• Task to complete
Scan the records below for the line with "設・お引越しに関するご相談を無料で" and the line with "condução do Capelão Adriano Cruz da A". Repeat those two lines and every line between them exactly, and nothing else.

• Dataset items
= Beginning of Section =
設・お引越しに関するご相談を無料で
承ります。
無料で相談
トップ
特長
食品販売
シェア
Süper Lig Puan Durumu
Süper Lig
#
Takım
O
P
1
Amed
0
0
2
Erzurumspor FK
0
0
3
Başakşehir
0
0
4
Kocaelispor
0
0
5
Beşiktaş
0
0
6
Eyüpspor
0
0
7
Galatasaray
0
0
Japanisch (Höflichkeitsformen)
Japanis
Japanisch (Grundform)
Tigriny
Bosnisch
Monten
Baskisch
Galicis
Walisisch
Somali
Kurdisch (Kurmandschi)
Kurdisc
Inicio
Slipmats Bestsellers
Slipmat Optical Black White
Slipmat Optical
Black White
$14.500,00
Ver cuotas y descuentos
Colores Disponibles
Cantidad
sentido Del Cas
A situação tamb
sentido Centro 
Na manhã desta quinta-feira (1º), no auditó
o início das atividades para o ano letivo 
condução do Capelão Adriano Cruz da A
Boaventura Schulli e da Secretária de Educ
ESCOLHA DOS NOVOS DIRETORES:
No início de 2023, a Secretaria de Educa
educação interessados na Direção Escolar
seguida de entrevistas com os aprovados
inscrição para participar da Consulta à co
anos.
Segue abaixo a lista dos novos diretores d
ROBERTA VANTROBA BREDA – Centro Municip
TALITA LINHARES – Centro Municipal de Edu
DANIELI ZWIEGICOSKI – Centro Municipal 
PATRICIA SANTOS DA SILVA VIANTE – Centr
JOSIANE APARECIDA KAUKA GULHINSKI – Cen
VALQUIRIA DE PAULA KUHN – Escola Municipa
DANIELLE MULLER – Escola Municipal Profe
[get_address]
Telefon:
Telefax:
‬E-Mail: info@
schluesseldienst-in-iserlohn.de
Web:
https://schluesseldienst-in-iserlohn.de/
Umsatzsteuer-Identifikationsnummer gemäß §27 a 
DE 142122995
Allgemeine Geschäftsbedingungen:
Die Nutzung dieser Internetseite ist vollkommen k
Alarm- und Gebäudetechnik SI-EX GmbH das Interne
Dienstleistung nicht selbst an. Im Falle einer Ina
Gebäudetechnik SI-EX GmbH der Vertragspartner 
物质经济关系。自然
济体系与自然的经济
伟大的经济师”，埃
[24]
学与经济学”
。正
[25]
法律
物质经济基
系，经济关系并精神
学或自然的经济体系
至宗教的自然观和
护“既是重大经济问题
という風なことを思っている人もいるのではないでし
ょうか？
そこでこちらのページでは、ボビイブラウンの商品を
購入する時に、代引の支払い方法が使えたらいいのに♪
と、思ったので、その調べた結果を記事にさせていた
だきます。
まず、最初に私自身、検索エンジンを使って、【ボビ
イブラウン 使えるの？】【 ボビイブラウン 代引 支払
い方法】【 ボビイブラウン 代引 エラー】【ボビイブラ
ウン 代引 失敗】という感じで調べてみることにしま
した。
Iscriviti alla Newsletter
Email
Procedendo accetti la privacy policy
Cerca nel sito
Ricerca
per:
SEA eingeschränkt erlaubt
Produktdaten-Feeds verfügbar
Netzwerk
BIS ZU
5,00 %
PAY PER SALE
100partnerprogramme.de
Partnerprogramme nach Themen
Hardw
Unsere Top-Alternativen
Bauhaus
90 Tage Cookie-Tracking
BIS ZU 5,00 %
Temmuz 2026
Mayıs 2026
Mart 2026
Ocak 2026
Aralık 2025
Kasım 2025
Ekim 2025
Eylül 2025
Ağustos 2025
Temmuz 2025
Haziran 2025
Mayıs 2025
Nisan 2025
= End of Section =
= Beginning of Section =
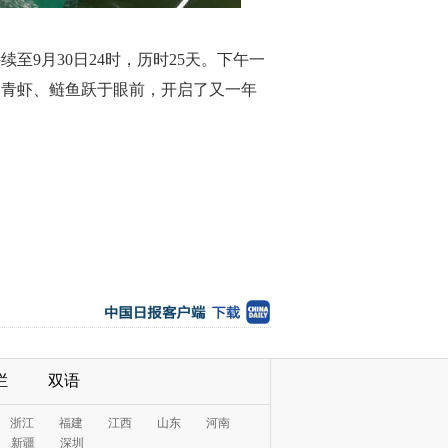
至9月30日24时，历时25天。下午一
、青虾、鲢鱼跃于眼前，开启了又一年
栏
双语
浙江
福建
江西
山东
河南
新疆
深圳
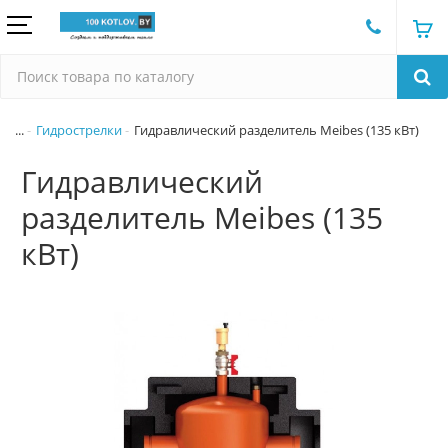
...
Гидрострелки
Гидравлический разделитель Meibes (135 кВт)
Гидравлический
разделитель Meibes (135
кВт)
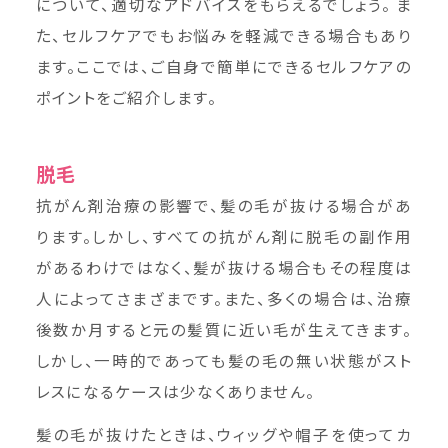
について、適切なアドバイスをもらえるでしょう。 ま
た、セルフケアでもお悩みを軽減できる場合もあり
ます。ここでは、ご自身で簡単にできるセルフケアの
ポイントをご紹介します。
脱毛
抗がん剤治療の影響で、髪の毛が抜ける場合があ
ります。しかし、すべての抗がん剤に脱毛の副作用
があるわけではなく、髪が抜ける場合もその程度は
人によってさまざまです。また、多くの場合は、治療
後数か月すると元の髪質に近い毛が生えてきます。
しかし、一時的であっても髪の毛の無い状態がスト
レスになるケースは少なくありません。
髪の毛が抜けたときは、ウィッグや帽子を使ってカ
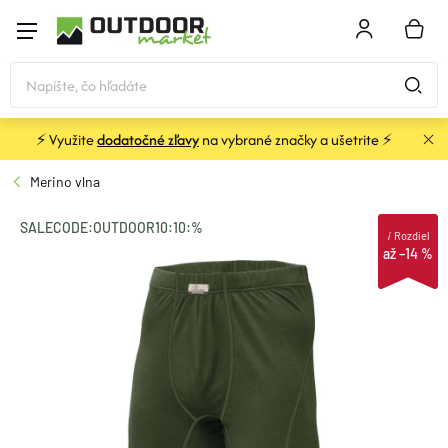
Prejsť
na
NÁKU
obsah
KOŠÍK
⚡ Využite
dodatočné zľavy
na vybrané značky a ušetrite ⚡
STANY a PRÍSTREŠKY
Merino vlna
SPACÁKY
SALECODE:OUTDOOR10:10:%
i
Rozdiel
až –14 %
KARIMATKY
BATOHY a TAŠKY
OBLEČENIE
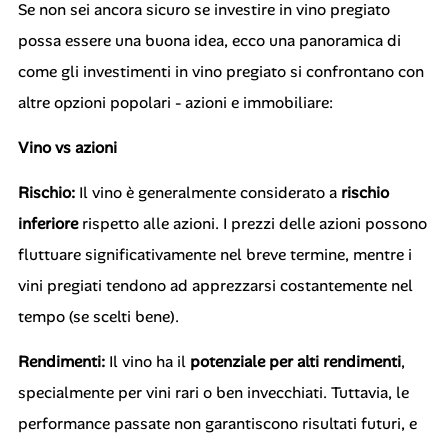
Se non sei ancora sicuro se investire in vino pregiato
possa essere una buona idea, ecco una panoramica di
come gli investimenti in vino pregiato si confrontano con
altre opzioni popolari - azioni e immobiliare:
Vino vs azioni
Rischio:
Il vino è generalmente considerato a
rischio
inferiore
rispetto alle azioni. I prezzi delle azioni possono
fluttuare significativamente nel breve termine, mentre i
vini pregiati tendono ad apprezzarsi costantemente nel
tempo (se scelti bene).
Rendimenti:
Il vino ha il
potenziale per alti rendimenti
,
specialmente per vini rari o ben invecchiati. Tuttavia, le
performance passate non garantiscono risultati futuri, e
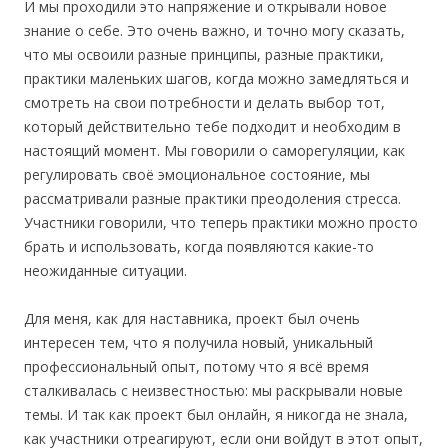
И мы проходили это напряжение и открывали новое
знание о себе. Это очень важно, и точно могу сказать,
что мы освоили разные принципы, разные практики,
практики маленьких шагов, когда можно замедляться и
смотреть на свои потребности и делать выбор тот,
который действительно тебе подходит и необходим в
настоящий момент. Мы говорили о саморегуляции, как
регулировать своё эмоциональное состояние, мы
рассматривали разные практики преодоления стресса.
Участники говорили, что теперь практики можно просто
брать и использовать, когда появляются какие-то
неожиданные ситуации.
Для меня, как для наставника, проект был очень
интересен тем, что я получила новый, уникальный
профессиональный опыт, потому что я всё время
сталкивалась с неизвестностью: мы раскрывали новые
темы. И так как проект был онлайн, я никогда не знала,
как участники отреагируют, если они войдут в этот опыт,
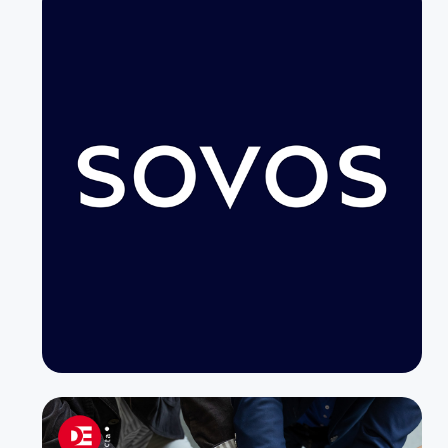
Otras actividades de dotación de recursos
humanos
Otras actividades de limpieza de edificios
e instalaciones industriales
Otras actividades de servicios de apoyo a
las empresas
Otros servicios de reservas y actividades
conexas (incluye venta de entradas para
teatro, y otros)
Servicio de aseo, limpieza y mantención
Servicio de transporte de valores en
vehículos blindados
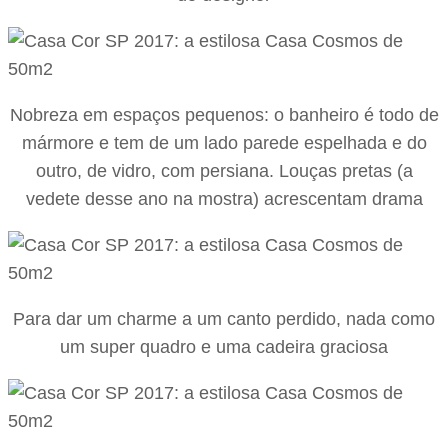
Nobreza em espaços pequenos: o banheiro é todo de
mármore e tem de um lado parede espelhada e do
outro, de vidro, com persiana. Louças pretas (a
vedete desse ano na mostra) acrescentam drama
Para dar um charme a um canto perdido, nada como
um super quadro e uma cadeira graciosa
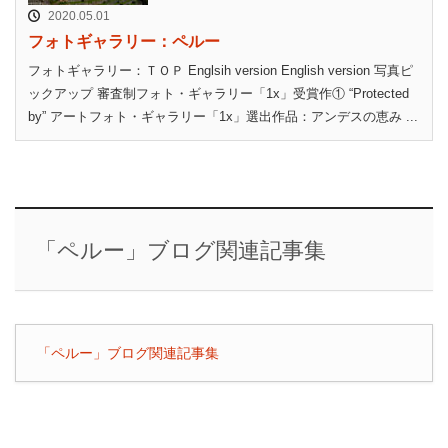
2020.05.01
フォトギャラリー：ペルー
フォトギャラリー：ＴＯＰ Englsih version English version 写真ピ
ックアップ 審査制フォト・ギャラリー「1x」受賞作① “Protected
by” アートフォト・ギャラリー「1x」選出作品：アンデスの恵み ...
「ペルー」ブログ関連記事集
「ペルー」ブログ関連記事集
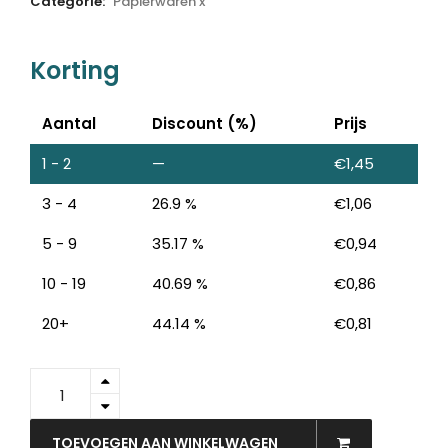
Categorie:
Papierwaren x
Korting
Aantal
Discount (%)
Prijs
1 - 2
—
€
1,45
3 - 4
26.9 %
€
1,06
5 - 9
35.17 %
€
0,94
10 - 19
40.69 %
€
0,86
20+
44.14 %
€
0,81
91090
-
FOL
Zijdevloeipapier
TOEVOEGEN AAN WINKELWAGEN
= End of Section =
• Task solution
設・お引越しに関するご相談を無料で
承ります。
無料で相談
トップ
特長
食品販売
シェア
Süper Lig Puan Durumu
Süper Lig
#
Takım
O
P
1
Amed
0
0
2
Erzurumspor FK
0
0
3
Başakşehir
0
0
4
Kocaelispor
0
0
5
Beşiktaş
0
0
6
Eyüpspor
0
0
7
Galatasaray
0
0
Japanisch (Höflichkeitsformen)
Japanis
Japanisch (Grundform)
Tigriny
Bosnisch
Monten
Baskisch
Galicis
Walisisch
Somali
Kurdisch (Kurmandschi)
Kurdisc
Inicio
Slipmats Bestsellers
Slipmat Optical Black White
Slipmat Optical
Black White
$14.500,00
Ver cuotas y descuentos
Colores Disponibles
Cantidad
sentido Del Cas
A situação tamb
sentido Centro 
Na manhã desta quinta-feira (1º), no auditó
o início das atividades para o ano letivo 
condução do Capelão Adriano Cruz da A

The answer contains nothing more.